Difficile anche stabilire quali paesi invieranno i loro uomini per questa task force. Sud Africa, Tanzania e Malawi sarebbero, secondo quanto riferiscono fonti diplomatiche, i pesi disponibili ad inviare soldati per la nuova brigata. L’utilizzo dei già presenti indiani o uruguaiani per esempio è stato probabilmente escluso per privilegiare militari africani, più avvezzi a quei territori.
Si opta quindi, almeno sulla carta, per azioni più offensive e risolutive. Ma dobbiamo ricordare che il territorio congolese offre mille nascondigli al “nemico”, che soldati ribelli e governativi si confondono assai spesso, che la popolazione spesso mal tollera la presenza sia delle milizie che dei governativi, accusati entrambi di violenze sulla popolazione. E che andare a caccia di “forze negative” come le definiscono i protocolli Monusco non sarà facile.
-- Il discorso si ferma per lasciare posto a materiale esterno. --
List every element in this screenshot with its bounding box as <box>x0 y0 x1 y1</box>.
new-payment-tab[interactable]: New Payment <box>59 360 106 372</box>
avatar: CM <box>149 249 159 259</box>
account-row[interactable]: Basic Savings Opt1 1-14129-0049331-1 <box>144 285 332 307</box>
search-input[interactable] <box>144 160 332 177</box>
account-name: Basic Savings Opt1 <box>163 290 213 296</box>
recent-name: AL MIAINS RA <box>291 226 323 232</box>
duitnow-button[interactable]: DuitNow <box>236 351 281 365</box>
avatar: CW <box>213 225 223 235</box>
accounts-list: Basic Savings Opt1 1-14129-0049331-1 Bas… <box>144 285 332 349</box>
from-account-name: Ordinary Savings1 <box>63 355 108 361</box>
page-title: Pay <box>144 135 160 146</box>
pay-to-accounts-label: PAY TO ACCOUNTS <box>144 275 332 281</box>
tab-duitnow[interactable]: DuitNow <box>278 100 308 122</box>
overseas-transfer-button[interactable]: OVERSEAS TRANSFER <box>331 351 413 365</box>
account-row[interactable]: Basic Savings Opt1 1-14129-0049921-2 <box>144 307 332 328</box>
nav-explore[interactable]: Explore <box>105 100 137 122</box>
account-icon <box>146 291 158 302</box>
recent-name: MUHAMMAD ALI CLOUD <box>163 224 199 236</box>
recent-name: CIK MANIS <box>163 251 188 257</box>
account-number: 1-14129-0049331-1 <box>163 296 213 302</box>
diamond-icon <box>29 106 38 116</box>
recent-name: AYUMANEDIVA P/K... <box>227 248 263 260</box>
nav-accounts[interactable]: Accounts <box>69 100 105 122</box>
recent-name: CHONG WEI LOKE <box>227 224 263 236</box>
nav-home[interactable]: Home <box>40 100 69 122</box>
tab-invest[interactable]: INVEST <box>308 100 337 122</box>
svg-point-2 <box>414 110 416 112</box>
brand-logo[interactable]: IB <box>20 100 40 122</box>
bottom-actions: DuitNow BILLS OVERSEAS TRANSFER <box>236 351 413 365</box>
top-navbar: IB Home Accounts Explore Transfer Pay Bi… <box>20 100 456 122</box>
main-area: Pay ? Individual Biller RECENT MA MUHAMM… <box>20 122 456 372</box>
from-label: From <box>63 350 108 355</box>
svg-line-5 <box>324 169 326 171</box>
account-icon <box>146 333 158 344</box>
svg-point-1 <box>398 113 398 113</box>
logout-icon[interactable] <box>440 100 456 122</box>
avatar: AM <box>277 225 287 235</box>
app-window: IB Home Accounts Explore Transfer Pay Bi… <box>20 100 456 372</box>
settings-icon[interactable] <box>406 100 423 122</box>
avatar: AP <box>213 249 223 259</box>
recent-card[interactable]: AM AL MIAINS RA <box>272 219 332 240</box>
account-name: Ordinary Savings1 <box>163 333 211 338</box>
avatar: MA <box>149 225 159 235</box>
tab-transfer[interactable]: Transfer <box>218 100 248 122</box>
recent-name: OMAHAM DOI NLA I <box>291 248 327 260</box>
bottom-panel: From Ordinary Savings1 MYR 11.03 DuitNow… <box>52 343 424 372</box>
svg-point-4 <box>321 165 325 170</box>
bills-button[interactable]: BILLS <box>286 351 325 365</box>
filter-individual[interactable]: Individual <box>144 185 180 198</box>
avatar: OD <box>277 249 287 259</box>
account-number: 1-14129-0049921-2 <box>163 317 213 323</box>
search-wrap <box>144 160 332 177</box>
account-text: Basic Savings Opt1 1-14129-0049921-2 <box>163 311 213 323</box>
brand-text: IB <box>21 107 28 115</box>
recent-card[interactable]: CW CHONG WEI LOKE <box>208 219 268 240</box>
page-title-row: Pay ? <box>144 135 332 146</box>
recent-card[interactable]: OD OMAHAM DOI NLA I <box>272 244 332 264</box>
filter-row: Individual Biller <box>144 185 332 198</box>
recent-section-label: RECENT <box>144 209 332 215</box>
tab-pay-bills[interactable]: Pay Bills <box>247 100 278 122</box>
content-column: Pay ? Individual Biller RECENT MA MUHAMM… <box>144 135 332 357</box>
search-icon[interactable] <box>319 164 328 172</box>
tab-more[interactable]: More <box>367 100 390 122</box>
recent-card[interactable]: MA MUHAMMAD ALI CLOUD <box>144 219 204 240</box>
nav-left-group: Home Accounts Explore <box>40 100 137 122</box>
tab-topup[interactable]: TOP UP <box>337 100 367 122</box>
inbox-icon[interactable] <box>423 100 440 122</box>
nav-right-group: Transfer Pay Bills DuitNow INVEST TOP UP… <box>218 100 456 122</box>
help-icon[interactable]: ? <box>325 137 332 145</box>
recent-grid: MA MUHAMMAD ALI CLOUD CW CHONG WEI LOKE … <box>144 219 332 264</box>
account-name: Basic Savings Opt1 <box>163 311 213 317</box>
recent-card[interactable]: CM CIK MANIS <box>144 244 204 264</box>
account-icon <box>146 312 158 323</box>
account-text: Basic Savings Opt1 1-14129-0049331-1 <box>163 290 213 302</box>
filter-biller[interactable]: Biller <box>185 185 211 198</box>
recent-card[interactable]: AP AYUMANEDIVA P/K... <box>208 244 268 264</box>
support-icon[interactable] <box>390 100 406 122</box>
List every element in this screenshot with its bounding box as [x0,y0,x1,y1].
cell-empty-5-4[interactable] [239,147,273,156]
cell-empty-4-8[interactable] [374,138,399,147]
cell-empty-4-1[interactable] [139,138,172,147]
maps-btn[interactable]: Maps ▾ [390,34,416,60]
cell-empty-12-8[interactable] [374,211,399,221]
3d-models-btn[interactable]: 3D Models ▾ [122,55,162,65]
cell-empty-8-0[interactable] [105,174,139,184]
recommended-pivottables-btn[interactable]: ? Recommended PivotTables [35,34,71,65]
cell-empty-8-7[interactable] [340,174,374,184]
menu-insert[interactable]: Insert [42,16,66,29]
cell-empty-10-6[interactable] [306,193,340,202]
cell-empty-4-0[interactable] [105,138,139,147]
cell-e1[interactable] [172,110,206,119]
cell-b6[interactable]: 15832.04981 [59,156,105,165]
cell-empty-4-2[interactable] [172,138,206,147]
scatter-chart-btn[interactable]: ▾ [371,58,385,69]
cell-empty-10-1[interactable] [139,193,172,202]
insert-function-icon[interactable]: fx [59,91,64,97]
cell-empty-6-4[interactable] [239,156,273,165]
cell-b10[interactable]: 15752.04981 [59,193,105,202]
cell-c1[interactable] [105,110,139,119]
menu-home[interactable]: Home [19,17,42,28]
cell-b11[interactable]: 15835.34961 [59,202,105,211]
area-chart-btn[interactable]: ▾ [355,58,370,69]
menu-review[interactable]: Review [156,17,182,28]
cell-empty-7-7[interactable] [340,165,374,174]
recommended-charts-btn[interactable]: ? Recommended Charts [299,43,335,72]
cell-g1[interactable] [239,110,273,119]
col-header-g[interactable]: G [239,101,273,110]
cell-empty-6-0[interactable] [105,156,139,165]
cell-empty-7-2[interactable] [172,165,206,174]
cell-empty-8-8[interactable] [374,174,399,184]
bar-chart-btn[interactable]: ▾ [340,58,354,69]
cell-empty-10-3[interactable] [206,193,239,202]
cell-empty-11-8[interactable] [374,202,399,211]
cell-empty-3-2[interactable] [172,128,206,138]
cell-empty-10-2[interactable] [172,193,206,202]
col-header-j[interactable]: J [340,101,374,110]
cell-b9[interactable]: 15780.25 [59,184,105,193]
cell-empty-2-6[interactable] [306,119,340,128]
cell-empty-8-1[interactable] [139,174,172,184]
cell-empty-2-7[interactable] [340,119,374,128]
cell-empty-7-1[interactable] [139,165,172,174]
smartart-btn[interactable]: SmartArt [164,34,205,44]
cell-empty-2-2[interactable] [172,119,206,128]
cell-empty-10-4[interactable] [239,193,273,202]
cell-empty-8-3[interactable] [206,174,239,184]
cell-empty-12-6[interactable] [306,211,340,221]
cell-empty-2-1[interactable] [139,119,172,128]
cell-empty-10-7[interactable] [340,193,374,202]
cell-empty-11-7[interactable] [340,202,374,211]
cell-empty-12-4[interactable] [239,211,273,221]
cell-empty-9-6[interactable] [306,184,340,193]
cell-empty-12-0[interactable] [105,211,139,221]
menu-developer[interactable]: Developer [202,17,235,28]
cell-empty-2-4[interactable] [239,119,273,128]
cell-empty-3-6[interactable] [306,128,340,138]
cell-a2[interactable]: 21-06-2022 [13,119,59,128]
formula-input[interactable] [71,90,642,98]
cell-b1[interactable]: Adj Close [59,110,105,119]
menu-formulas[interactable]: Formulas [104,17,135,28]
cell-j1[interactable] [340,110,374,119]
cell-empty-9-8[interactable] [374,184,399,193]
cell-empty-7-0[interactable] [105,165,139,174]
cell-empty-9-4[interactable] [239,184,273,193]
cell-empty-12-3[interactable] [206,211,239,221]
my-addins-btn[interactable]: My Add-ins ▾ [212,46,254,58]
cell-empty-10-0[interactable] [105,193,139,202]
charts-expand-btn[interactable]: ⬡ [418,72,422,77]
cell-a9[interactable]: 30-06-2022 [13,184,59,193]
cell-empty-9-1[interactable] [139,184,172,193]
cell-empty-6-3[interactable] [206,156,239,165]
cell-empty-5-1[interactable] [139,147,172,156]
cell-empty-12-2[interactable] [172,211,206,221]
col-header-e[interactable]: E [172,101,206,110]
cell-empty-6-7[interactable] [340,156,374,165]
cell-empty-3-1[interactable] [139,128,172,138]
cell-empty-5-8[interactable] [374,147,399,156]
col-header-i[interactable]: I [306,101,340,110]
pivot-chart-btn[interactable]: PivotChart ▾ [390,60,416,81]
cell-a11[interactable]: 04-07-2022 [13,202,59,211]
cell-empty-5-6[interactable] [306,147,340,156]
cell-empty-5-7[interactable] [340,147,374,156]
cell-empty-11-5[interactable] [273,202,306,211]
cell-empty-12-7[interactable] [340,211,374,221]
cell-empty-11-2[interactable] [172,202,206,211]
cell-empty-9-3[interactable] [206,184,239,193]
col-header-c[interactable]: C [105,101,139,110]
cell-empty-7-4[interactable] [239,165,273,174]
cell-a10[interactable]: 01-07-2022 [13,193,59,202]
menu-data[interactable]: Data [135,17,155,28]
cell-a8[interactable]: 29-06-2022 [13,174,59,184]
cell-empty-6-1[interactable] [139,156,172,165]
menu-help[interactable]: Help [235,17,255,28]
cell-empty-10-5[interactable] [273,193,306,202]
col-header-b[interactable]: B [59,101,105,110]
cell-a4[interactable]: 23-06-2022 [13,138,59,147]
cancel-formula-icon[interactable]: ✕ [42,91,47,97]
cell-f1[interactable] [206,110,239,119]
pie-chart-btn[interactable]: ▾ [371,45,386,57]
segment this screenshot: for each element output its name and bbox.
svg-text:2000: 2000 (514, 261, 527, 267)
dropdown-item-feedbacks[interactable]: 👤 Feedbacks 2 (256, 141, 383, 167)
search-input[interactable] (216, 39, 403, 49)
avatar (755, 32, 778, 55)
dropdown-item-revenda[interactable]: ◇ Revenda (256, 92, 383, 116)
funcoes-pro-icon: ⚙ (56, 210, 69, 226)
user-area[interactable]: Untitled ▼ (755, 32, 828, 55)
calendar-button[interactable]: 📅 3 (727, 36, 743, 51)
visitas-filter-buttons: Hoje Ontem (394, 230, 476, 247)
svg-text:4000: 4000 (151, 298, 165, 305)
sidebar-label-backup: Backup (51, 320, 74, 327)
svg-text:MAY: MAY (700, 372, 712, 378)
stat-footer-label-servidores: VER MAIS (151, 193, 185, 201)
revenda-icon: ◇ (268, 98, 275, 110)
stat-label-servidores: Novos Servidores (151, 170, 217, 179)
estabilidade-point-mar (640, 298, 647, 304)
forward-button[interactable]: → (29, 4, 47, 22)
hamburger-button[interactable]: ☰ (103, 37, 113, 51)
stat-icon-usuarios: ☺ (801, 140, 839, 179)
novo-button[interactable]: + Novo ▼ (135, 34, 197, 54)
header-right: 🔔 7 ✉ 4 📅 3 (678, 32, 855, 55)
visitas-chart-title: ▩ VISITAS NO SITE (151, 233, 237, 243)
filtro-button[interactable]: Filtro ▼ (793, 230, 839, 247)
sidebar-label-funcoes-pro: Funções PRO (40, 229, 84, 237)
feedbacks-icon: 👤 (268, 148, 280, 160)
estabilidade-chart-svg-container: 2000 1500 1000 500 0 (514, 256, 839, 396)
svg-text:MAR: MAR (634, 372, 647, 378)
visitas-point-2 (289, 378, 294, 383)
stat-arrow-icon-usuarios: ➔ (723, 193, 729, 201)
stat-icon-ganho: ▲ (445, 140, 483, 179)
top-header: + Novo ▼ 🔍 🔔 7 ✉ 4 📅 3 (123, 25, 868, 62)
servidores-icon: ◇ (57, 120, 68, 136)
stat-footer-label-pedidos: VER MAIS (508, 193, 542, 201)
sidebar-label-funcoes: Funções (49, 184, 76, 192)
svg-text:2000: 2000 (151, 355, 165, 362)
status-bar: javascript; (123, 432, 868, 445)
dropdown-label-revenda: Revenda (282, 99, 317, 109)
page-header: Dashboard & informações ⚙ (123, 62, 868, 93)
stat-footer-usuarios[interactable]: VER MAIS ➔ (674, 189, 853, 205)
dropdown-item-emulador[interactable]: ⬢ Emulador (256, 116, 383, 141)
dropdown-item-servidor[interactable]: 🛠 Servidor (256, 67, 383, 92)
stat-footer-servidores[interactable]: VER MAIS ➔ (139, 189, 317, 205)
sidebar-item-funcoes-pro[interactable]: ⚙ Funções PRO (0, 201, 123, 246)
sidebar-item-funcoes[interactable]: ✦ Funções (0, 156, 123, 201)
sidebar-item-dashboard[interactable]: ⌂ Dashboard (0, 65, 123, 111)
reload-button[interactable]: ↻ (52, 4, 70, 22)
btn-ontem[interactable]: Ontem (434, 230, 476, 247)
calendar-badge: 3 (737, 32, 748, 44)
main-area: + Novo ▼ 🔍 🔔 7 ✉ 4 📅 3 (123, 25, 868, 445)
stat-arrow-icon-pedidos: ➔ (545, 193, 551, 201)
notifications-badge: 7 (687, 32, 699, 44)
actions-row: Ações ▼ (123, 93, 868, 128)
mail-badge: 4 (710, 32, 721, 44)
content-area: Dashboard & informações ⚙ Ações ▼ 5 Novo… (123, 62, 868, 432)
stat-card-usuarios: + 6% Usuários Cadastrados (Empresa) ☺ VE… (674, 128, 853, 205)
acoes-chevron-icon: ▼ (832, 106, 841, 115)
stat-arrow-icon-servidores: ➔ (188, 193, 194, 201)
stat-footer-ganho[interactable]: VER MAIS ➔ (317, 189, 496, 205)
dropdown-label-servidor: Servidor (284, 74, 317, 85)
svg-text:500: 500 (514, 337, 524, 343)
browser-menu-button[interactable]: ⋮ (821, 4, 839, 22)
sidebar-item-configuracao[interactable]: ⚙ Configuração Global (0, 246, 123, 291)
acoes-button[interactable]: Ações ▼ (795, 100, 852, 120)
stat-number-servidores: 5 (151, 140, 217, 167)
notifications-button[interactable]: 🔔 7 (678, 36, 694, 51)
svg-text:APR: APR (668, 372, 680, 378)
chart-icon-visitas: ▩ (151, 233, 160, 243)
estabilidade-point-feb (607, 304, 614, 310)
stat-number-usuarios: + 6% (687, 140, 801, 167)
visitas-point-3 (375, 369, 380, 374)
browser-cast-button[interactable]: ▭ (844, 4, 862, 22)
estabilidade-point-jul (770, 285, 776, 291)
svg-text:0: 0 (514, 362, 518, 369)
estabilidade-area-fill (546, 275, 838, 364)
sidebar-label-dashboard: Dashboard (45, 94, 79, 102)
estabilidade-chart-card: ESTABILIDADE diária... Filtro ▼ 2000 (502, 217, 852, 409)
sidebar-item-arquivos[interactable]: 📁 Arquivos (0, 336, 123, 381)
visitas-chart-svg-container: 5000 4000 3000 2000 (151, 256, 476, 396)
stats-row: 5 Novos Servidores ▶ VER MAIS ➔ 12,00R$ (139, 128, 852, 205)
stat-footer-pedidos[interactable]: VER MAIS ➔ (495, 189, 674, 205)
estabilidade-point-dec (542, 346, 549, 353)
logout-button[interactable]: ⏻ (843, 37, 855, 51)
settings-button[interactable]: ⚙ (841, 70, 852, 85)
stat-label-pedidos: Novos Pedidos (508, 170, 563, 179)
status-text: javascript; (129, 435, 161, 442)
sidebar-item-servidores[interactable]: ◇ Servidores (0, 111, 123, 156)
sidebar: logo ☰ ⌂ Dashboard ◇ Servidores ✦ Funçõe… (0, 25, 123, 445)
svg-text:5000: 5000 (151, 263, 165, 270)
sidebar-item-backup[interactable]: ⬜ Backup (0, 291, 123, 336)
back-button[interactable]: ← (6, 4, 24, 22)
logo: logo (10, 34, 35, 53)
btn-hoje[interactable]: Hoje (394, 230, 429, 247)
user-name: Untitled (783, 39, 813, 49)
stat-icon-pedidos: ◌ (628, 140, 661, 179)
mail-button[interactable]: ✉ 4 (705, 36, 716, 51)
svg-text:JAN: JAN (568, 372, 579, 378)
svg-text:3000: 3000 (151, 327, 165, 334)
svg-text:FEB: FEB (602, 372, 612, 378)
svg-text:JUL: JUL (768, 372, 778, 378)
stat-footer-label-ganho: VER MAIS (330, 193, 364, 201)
A meno di non procedere armi in pugno di villaggio in villaggio, e di capanna in capanna. E poi ancora di albero in albero, nel fitto della foresta. E sempre che i droni che volteggeranno sui cieli del Kivu saranno capaci di trovare quei ribelli che da anni e regolarmente passano impunemente tra Congo, Uganda Rwanda. Con armi e minerali preziosi.